Small-strain shear modulus (G_max) and microscopic pore structure of calcareous sand with different grain size distributions

Abstract

The maximum shear modulus (G_max) is a key material characteristic that is incorporated in advanced soil constitutive models. Numerous experimental studies have been conducted to describe the effects of particle sizes and packing characteristics on G_max. However, most of these studies were conducted on quartz-based sands. A review of the literature revealed that few studies have described the effects of grain size distribution (GSD) on G_max in calcareous sands. Therefore, bender element (BE) tests were performed on calcareous sands with different mean grain sizes (d₅₀), uniformity coefficients (C_u), and void ratios to obtain G_max. The BE results revealed that the G_max of calcareous sand increases slightly with increasing d₅₀ but decreases significantly with increasing C_u. A modified model of G_max incorporating the effects C_u and d₅₀ was therefore developed for calcareous sand. Moreover, microscopic observations of pore size distributions (PSD) obtained from nuclear magnetic resonance (NMR) tests were presented to demonstrate the effect of GSD on PSD and its correlation with G_max.
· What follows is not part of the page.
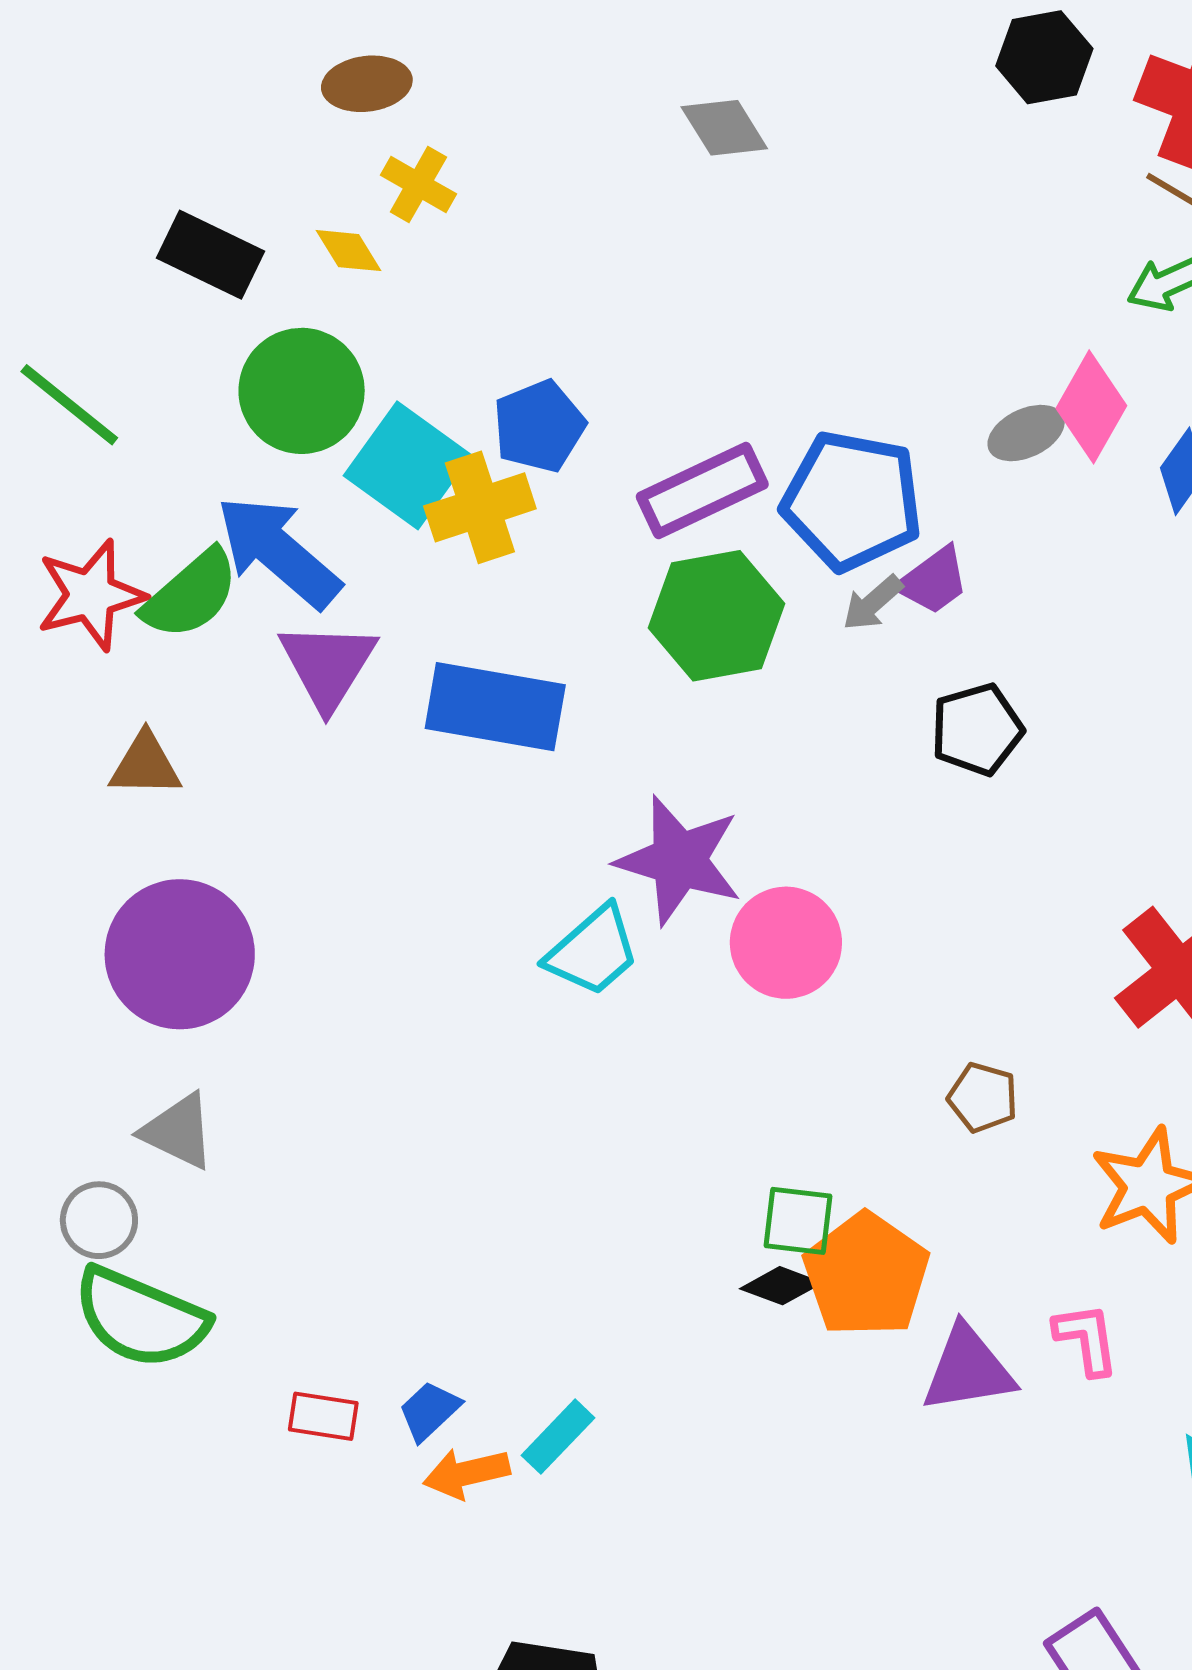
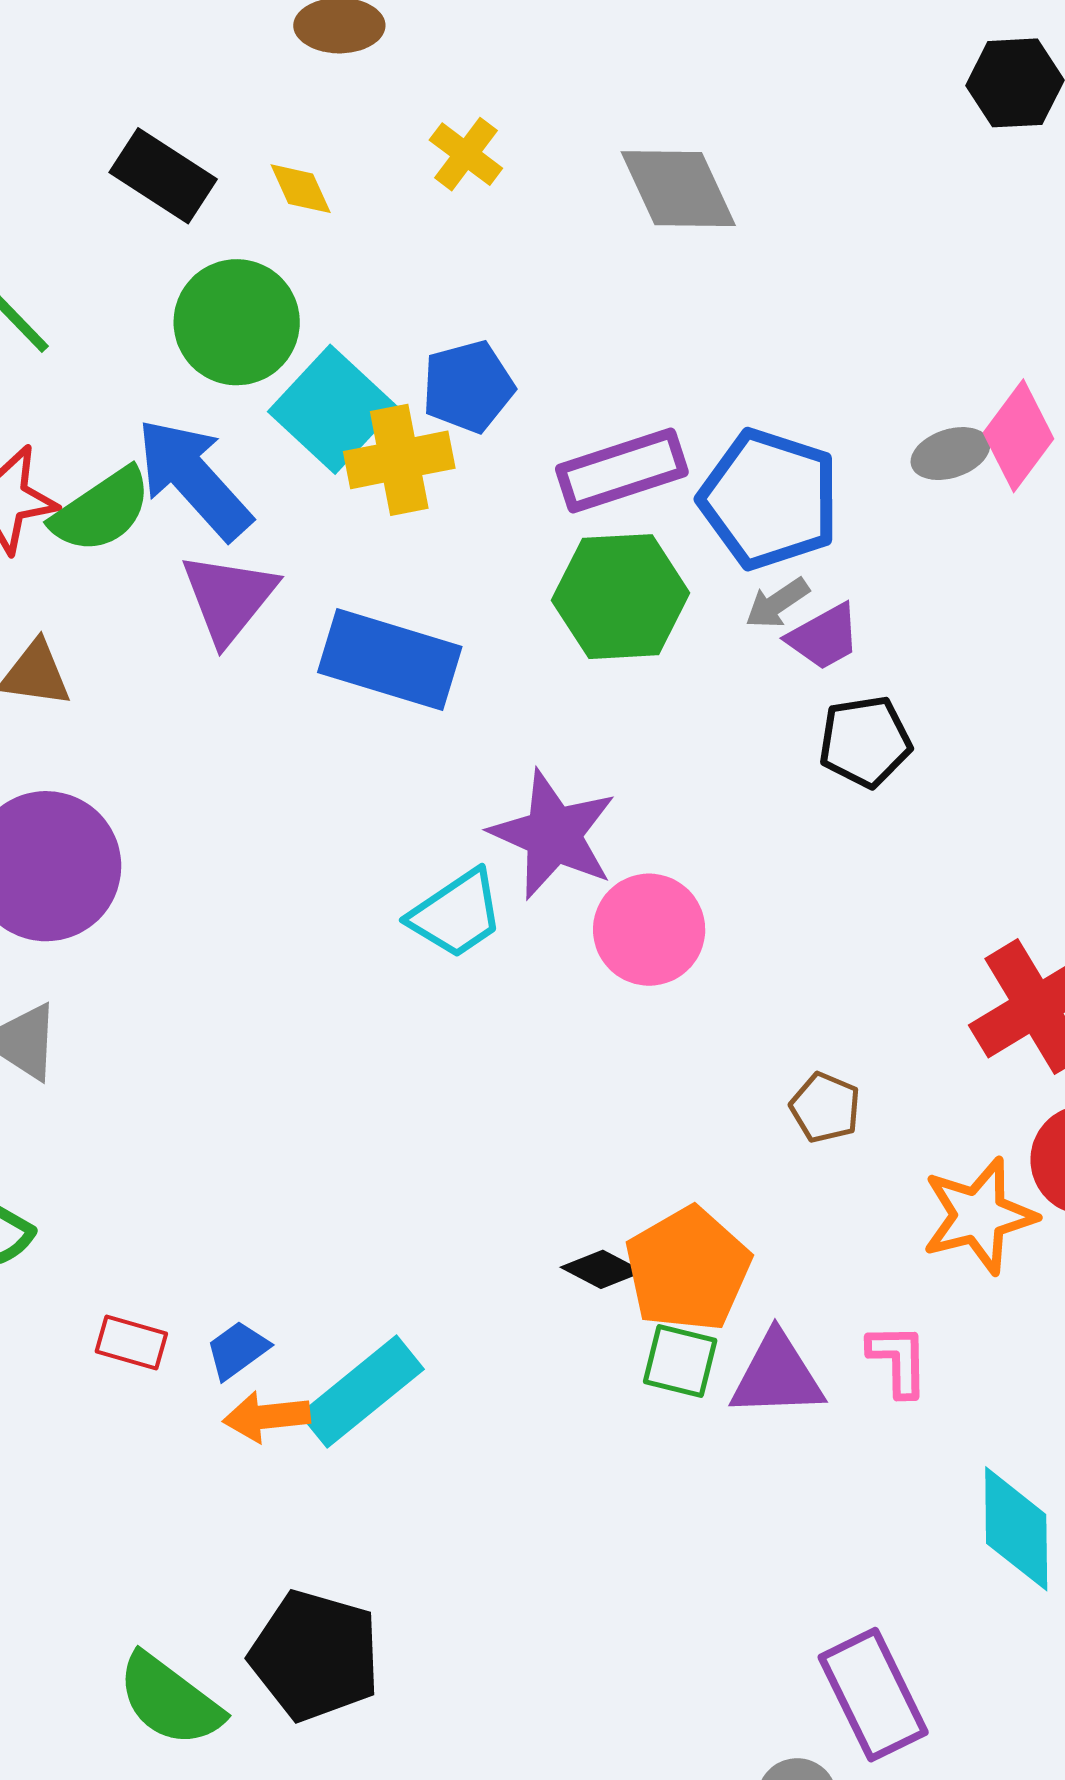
gray diamond: (724, 128) -> (678, 189), moved, size x1.4
yellow cross: (418, 185) -> (466, 154), moved
purple trapezoid: (933, 581) -> (824, 637), moved
green square: (798, 1221) -> (680, 1361), moved
cyan rectangle: (558, 1437) -> (362, 1392), size x1.6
The NMR results revealed that the interaggregate pore structure proportion and uniformity of the PSD decreased significantly with increasing C_u but increased slightly with increasing d₅₀. The underlying mechanism for the effect of GSD on G_max was related to its substantial impact on microstructure. The significant decrease in G_max with increasing C_u can be attributed to the remarkable reduction in the ratio of the interaggregate void ratio to the intraaggregate void ratio. Additionally, G_max was enhanced as the heterogeneity of the microporosity structure distribution decreased.

Graphic abstract

Data availability statement

All data and models generated or used during the study appear in the published article.

Appendix

NMR is a specific physical phenomenon of protons with spin characteristics. The process of returning the magnetization vector to the equilibrium state is called relaxation. According to the relaxation mechanism for low-field NMR, there are three different relaxation mechanisms available for fluids in porous media. Therefore, the relaxation time of the pore fluid can be expressed as follows:

$$\frac{1}{{T_{2} }} = \frac{1}{{T_{2B} }} + \frac{1}{{T_{2S} }} + \frac{1}{{T_{2D} }}$$

(14)

where T₂ is the transverse relaxation time of the pore fluid collected by the Carr-Purcell-Meiboom-Gill (CPMG) pulse sequence; T_2B is the free transverse relaxation time of the liquid, which is determined by the physical properties of the liquid (such as viscosity and chemical composition); T_2S is the transverse relaxation time caused by surface relaxation; and T_2D is the transverse relaxation time of pore fluid caused by diffusion under a magnetic field gradient. For water in porous media, the influence of the first and third terms on the equation can be ignored, and surface relaxation plays the main role as follows:

$$\frac{1}{{T_{2} }} = \frac{1}{{T_{2S} }} = \rho_{2} \left( \frac{S}{V} \right)$$

(15)

where ρ₂ is the surface relaxation coefficient, which is a constant and is not affected by temperature and pressure, and S/V is the ratio between the pore surface area (S) and the pore volume (V), which is related to the pore shape. The shapes of pores in the soil can be approximated as cylindrical tubes. Therefore, Eq. (16) can be written as follows:

$$R = 2\rho_{2} T_{2}$$

(16)

where R is the pore size.

Fractal theory is a mathematical method that quantifies the degree of self-similarity, complex geometry and heterogeneity of porous media with fractal dimensions. According to previous studies, the pore structures of porous media exhibit fractal characteristics and can be studied using fractal theory [79, 80]. Fractal theory has been widely used in quantitatively describing and studying the fractal characteristics of PSDs. According to fractal theory, the fractal dimension D in the PSD corresponding to pore size R obtained by NMR can be provided as follows:

$$S_{v} = \left( {\frac{R}{{R_{\max } }}} \right)^{3 - D}$$

(17)

Therefore:

$$\lg S_{v} = (3 - D)\log R + (D - 3)\log R_{\max }$$

(18)

where R is the pore size, R_max is the maximum pore size, D is the fractal dimension, and S_v is the percentage passing.